How To Parse Text To Yaml With Local LLM
How To Parse Text To Yaml With Local LLM
Yesterday I had a brilliant idea: why not parse the wiki of my favorite table top roleplaying game into yaml via an llm? I had tried the same with beautfifulsoup a couple of years ago, but the page is very inconsistent which makes it quite difficult to parse using traditional methods.
- https://dsa.ulisses-regelwiki.de/Kul_Auelfen.html
- https://dsa.ulisses-regelwiki.de/erw_zauber_sf.html?erw_zaubersf=Alchimieanalytiker
- https://dsa.ulisses-regelwiki.de/KSF_Alter_Adersin.html
However, my attempts where not very successful to parse with a local mistral model (the one you get with ollama pull mistral) as it first insisted on writing more than just the yaml code and later had troubles with more complex pages like https://dsa.ulisses-regelwiki.de/zauber.html?zauber=Abvenenum So I thought I had to give it some examples in the system prompts, but while one example helped a little, when I included more, it sometimes started to just return an example from the ones I gave to it via system prompt.
To give some idea: the bold stuff should be keys in the yaml structure, the part that follows the value. Sometimes values need to be parsed a bit more like separating pages from book names - I would give examples for all that.
Any idea what model to use for that or how to improve results?
Did you give the raw html as input to the model?
I assume for smaller open source models the context window might be too small. I tried it with chatgpt5 just for testing and it did pretty well: https://chatgpt.com/share/68a36599-2f5c-8003-9214-fdd693b53b72
Maybe instead of the raw html you could convert it to md first via pandoc to reduce the tokens or split a page into multiple sections then combine the resulting partial yaml files.

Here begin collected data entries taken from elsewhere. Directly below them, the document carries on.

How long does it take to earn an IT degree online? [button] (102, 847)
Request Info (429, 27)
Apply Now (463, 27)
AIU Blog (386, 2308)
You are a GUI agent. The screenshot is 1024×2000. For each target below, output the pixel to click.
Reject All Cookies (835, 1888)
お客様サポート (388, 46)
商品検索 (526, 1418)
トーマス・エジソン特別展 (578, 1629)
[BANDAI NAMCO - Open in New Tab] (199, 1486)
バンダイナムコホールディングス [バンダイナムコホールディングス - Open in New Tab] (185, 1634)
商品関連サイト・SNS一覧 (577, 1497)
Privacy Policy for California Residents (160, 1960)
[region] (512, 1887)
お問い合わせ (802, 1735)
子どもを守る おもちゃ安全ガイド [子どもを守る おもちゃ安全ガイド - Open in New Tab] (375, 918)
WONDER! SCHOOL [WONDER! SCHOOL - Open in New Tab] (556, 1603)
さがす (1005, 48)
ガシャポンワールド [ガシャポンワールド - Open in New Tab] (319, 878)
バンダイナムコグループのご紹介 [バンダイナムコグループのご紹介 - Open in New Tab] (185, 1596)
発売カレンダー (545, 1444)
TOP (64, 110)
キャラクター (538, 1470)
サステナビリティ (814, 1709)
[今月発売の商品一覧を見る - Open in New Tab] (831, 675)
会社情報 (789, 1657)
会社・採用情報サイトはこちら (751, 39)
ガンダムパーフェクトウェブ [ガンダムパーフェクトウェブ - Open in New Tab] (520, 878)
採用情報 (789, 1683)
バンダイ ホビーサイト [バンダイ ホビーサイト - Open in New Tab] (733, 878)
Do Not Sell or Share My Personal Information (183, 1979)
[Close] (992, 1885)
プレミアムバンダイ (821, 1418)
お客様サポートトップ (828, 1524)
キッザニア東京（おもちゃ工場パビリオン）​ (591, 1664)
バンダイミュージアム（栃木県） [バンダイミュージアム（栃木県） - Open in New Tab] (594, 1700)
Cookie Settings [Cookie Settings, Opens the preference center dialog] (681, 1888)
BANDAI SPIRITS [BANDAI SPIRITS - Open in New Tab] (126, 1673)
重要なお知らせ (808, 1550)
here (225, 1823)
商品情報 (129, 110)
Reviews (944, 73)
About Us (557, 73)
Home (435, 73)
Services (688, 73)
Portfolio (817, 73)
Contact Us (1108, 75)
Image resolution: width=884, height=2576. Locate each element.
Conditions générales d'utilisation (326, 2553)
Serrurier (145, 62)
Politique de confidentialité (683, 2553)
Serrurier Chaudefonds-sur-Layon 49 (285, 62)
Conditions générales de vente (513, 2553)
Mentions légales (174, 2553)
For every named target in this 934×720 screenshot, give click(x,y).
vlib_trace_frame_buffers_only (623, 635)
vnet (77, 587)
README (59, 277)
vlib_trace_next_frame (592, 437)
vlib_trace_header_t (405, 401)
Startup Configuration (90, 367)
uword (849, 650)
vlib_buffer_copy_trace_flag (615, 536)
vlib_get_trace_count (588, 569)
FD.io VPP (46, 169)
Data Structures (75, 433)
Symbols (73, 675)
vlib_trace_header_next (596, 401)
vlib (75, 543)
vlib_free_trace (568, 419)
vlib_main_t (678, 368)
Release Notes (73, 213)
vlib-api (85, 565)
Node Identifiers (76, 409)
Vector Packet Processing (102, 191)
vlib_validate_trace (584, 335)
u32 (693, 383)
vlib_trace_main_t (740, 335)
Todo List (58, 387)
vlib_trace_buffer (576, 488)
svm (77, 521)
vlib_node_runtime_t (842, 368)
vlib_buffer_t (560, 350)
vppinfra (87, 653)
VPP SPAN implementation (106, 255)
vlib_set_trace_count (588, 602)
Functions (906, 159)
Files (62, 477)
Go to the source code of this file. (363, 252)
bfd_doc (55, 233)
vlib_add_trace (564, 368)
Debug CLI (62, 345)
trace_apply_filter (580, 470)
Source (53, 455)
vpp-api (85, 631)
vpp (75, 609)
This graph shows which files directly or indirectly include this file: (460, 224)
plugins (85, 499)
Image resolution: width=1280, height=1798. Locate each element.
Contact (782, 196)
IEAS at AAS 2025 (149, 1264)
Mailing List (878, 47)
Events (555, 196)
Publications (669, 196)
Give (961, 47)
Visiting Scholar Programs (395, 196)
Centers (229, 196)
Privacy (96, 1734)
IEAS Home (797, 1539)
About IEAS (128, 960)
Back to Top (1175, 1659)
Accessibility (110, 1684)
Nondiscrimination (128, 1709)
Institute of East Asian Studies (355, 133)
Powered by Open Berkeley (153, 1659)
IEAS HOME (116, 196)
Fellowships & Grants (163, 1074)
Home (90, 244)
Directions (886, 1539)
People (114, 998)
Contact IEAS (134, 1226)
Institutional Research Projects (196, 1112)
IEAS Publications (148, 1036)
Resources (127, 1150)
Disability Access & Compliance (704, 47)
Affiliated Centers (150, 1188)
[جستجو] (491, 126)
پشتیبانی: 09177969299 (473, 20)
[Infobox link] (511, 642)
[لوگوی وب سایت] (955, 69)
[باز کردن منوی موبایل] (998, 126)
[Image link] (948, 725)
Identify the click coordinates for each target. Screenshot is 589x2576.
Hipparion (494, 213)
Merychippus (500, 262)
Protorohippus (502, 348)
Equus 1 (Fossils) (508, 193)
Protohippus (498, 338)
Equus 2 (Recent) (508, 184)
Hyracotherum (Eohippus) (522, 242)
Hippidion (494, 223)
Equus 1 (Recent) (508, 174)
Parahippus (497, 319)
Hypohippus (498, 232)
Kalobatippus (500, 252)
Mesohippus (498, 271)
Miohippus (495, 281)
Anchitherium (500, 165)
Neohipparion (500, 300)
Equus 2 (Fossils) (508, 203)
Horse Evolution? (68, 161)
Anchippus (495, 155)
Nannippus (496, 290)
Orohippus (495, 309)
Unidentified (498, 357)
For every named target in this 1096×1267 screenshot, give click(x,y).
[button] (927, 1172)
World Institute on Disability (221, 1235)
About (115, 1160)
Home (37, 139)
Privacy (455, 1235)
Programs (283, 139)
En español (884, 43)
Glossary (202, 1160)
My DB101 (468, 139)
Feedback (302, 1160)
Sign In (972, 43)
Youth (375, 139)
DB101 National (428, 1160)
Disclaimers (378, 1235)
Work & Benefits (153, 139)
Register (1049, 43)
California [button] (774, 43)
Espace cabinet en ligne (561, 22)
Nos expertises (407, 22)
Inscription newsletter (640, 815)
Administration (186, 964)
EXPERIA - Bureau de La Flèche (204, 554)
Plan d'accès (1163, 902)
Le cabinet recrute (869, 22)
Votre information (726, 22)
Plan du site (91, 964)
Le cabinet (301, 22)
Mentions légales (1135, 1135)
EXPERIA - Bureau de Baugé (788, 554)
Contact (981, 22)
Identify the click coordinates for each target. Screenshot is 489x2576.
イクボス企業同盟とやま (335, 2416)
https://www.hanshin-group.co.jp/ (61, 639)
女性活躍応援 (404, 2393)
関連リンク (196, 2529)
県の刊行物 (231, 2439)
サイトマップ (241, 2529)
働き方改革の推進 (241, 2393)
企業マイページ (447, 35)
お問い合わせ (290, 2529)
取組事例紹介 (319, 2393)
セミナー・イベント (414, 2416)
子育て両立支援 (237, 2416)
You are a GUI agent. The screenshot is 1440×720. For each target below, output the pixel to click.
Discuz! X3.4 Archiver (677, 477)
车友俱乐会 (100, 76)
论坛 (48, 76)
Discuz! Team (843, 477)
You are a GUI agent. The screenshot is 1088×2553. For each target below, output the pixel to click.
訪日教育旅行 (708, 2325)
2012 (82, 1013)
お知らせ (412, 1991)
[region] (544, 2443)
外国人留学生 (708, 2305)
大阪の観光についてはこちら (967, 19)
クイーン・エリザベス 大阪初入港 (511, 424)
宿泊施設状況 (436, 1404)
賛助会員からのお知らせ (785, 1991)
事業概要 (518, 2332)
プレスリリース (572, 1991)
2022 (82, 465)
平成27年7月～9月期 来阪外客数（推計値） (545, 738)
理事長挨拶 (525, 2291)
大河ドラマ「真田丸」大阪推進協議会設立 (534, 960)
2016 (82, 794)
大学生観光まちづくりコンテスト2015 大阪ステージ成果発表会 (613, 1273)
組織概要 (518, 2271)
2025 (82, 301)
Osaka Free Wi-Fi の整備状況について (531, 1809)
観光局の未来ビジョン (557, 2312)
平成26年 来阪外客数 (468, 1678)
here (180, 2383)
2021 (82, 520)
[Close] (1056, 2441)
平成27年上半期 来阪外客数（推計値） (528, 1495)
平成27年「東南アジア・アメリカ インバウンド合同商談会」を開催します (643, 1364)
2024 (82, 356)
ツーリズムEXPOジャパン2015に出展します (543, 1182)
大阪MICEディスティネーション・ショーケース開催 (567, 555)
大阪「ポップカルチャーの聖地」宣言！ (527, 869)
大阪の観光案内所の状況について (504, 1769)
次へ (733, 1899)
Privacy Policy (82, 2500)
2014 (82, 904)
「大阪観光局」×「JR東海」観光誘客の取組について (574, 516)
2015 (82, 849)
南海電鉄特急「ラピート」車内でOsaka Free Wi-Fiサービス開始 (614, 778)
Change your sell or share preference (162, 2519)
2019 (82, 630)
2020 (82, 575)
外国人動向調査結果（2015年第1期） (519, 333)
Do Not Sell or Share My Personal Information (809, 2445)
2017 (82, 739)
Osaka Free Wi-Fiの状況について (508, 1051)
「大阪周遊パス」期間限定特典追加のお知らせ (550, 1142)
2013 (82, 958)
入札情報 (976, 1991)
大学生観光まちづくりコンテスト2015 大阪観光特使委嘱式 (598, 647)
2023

But tbh LLM seems like the wrong tool for this task... A simpler way would be to write a userjs (or python) script for this job. Since the input is a lot of well structured data - LLM are bad at handling a lot of data at once and script are good at wrangling well structured data, no matter how much it is.
I tried feeding the html which didn't work at all and then just the raw text of the tag with id main (so the text in the white area, but no html tags). It didn't feel like the task was too difficult in the sense that it never produced good results but that it was too often deviating from the task talking about stuff or not sticking to the pattern once more than one pattern was introduced.
Could you elaborate how userjs might help? Haven't heard of it before but a quick google search didn't make it immediately obvious. As I hinted before I tried using a python script with beautifulsoup parsing but due to the page being inconsistent, my results where debatable.
Yeah that sounds like it can't keep a large enough context. Maybe try a beefier model.
I just suggested userjs because it runs directly in the browser and can use js dom parsers. Also userjs could inject a button that downloads the yaml. Idk if thats desired.
The page doesn't seem too complex, as you said - you just have to find the tag with the bold text and then the following paragraphs. A simple loop based parser logic will do.